WORK ORDER — The word "CABA" occurs in some of the lines below; copy each of those lines.

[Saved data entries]
▼

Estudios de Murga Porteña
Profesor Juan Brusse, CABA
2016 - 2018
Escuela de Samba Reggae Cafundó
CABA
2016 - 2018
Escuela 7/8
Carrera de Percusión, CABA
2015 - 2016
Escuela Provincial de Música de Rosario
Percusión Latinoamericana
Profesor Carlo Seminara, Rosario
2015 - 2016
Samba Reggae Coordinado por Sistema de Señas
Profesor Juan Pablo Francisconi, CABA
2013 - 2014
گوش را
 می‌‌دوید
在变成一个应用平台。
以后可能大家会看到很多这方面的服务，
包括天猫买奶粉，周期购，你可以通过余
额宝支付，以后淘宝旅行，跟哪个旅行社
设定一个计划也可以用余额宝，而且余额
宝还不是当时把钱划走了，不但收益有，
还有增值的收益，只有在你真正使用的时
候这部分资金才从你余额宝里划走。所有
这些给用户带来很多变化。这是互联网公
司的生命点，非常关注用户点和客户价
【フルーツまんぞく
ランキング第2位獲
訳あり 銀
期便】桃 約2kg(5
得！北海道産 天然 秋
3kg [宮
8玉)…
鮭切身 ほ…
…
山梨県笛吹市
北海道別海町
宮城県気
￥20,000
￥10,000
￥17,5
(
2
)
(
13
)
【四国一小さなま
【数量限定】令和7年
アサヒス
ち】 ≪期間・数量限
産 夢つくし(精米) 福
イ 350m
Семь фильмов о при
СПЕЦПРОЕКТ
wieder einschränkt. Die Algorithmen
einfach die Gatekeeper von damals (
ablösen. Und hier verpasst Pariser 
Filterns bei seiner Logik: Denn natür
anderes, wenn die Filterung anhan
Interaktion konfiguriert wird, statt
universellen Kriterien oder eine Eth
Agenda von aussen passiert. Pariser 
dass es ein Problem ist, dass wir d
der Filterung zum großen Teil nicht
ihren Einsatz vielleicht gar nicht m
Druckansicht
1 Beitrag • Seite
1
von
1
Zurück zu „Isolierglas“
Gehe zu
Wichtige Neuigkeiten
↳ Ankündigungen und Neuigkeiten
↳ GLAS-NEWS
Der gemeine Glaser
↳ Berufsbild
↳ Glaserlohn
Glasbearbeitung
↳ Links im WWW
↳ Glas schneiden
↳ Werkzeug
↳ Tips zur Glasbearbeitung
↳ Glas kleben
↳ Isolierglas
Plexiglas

▲

TASK RESPONSE —
Profesor Juan Brusse, CABA
CABA
Carrera de Percusión, CABA
Profesor Juan Pablo Francisconi, CABA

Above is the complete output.